By combining list.keys into nodes helped a lot. Can a similar process be applied to combine excess branch calls?

Combine: nodes.first and nodes.last

As nodes.first and nodes.last are called quite a few times in this block. Let’s combine the calls by creating new variables, first_node and last_node, and assign those values to it:

1
2
3
4
5
6
7
8
9
10
11
12
13
14
def min_cut(list)                                                        # A B C
  nodes = list.keys                                                      # 1 1 0
  first_node = nodes.first                                               # 1 1 0
  last_node = nodes.last                                                 # 1 1 0
  return 0 if nodes.count < 1                                            # 0 2 1

  return 0 unless connected?(list, first_node, last_node)                # 0 2 1
  return 1 if nodes.count < 3 && connected?(list, first_node, last_node) # 0 3 2

  node1 = first_node                                                     # 1 0 0
  node2 = list[node1].first                                              # 1 1 0

  contract(list, node1, node2)                                           # 0 1 0
end

Similar to the first refactor, first_node was used outside of the high scoring line as well.

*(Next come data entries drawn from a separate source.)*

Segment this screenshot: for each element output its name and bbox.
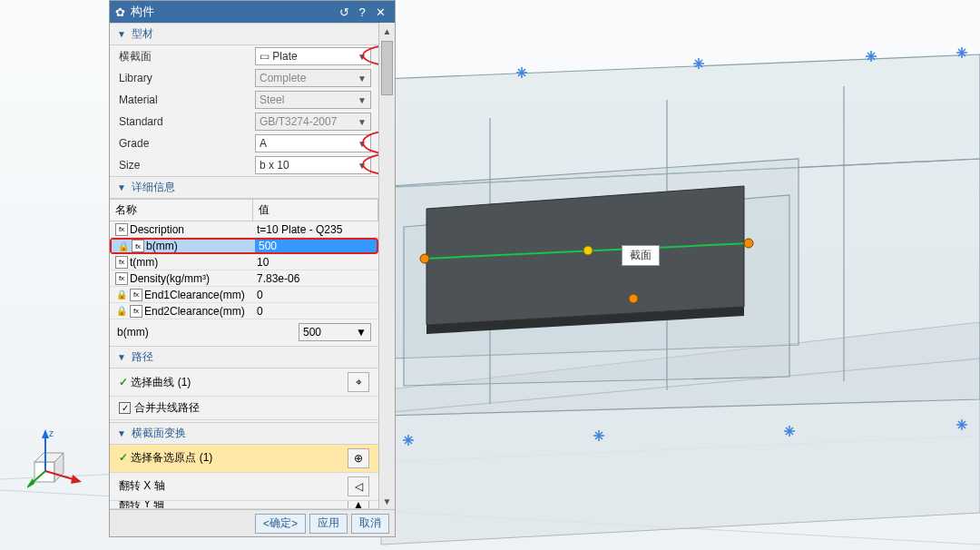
svg-text:z: z [49, 428, 54, 438]
help-icon[interactable]: ? [353, 5, 371, 19]
calc-icon: fx [130, 289, 142, 301]
chevron-down-icon: ▼ [117, 428, 126, 438]
panel-footer: < 确定 > 应用 取消 [110, 509, 395, 536]
combo-standard: GB/T3274-2007▼ [255, 113, 371, 131]
chevron-down-icon: ▼ [117, 182, 126, 192]
svg-point-16 [744, 239, 753, 248]
lock-icon: 🔒 [115, 305, 128, 318]
calc-icon: fx [115, 223, 128, 236]
panel-scrollbar[interactable]: ▲ ▼ [378, 23, 395, 509]
merge-collinear-row[interactable]: ✓合并共线路径 [110, 397, 378, 420]
calc-icon: fx [132, 240, 144, 252]
section-profile-header[interactable]: ▼ 型材 [110, 23, 378, 45]
label-standard: Standard [119, 115, 255, 128]
combo-library: Complete▼ [255, 69, 371, 87]
grid-header-value: 值 [253, 200, 378, 221]
footer-value-combo[interactable]: 500▼ [299, 323, 371, 341]
table-row-selected[interactable]: 🔒fxb(mm) [110, 238, 378, 254]
scroll-up-icon[interactable]: ▲ [379, 23, 395, 39]
table-row[interactable]: fxDescription t=10 Plate - Q235 [110, 221, 378, 238]
flip-x-icon[interactable]: ◁ [348, 476, 369, 496]
select-origin-row[interactable]: ✓ 选择备选原点 (1) ⊕ [110, 445, 378, 473]
calc-icon: fx [115, 256, 128, 269]
table-row[interactable]: fxDensity(kg/mm³) 7.83e-06 [110, 270, 378, 287]
cancel-button[interactable]: 取消 [351, 514, 389, 534]
check-icon: ✓ [119, 376, 128, 388]
combo-size[interactable]: b x 10▼ [255, 156, 371, 174]
combo-grade[interactable]: A▼ [255, 134, 371, 152]
svg-marker-61 [27, 478, 34, 489]
svg-point-17 [629, 294, 638, 303]
panel-titlebar[interactable]: ✿ 构件 ↺ ? ✕ [110, 1, 395, 23]
calc-icon: fx [130, 305, 142, 318]
select-curve-row[interactable]: ✓ 选择曲线 (1) ⌖ [110, 368, 378, 397]
label-grade: Grade [119, 137, 255, 150]
hover-tooltip: 截面 [622, 245, 660, 266]
label-cross-section: 横截面 [119, 49, 255, 64]
label-material: Material [119, 93, 255, 106]
chevron-down-icon: ▼ [117, 29, 126, 39]
flip-x-row[interactable]: 翻转 X 轴 ◁ [110, 473, 378, 501]
undo-icon[interactable]: ↺ [335, 5, 353, 19]
close-icon[interactable]: ✕ [371, 5, 389, 19]
calc-icon: fx [115, 272, 128, 285]
panel-title: 构件 [131, 4, 154, 20]
section-details-header[interactable]: ▼ 详细信息 [110, 176, 378, 199]
checkbox-icon[interactable]: ✓ [119, 402, 131, 414]
chevron-down-icon: ▼ [117, 352, 126, 362]
lock-icon: 🔒 [117, 240, 130, 252]
b-input[interactable] [259, 240, 372, 252]
scroll-down-icon[interactable]: ▼ [379, 493, 395, 509]
flip-y-row[interactable]: 翻转 Y 轴 ▲ [110, 501, 378, 509]
svg-marker-58 [42, 429, 49, 438]
section-path-header[interactable]: ▼ 路径 [110, 346, 378, 368]
component-panel: ✿ 构件 ↺ ? ✕ ▼ 型材 横截面 ▭ Plate▼ Library [109, 0, 396, 537]
table-row[interactable]: fxt(mm) 10 [110, 254, 378, 270]
origin-icon[interactable]: ⊕ [348, 448, 369, 468]
combo-material: Steel▼ [255, 91, 371, 109]
sketch-icon[interactable]: ⌖ [348, 372, 369, 392]
section-xform-header[interactable]: ▼ 横截面变换 [110, 422, 378, 445]
gear-icon: ✿ [115, 5, 125, 19]
ok-button[interactable]: < 确定 > [255, 514, 306, 534]
axis-triad[interactable]: z [27, 427, 91, 491]
check-icon: ✓ [119, 451, 128, 464]
apply-button[interactable]: 应用 [309, 514, 348, 534]
table-row[interactable]: 🔒fxEnd1Clearance(mm) 0 [110, 287, 378, 303]
table-row[interactable]: 🔒fxEnd2Clearance(mm) 0 [110, 303, 378, 319]
combo-cross-section[interactable]: ▭ Plate▼ [255, 47, 371, 65]
svg-point-15 [583, 246, 593, 255]
grid-header-name: 名称 [110, 200, 253, 221]
label-size: Size [119, 159, 255, 172]
label-library: Library [119, 72, 255, 84]
details-grid: 名称 值 fxDescription t=10 Plate - Q235 🔒fx… [110, 199, 378, 345]
footer-label: b(mm) [117, 326, 149, 339]
flip-y-icon[interactable]: ▲ [348, 501, 369, 509]
svg-point-14 [420, 254, 429, 263]
lock-icon: 🔒 [115, 289, 128, 301]
svg-marker-63 [71, 475, 82, 484]
scroll-thumb[interactable] [381, 41, 393, 95]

Now the score is:

Adding first_node and last_node variables only reduced the ABC score by a few points. Most importantly, the ABC score is lower than Rubocop’s default of 15! So, there won’t be any warnings like this from Rubocop:

Assignment Branch Condition size for min_cut is too high

Reducing: when to stop?

With a score of 13.60, can we do better? Hmm… that’s a good question at this point. In a way, there will always be some way to improve, but looking at the ABC scores of each line, the highest scoring lines are still:

  return 0 unless connected?(list, first_node, last_node)                # 0 2 1
  return 1 if nodes.count < 3 && connected?(list, first_node, last_node) # 0 3 2

which is a vast improvement over the initial version:

  return 0 unless connected?(list, list.keys.first, list.keys.last)                    # 0 6 1
  return 1 if list.keys.count < 3 && connected?(list, list.keys.first, list.keys.last) # 0 8 2

Can this be reduced? Yes, it can. Can it be done simply? Not without some restructuring of the code. At this point, my first thought is to extract the block into a separate method to lower the ABC score of min_cut.

Sensible Default

Looking at the refactored version of min_cut, I find it more readable than the initial version. The ABC score default of 15 was helpful as it made my code more readable.

Rubocop’s default of 15 for ABC metric feels like a good balance of getting work done in a block but also forcing out lazy coding, which I did initially.

In this case, I just wrote the code very directly, just throwing in anything I needed as I needed. The ABC score shot up because of this.

Getting the ABC score back down to 15 really cleaned up the code without major restructuring and in a way, made the code easier to read by adding a few assignments and significantly reducing branches.

Conclusion

When Rubocop gives a warning of:

Assignment Branch Condition size for min_cut is too high. [21.47/15]

There are a few ways to deal with it.

The most important is to understand how the ABC metric is counting. Practice by counting ABC line by line.

Once high scoring lines have been identified, reduce the ABC score either by extracting blocks or by combining common elements together.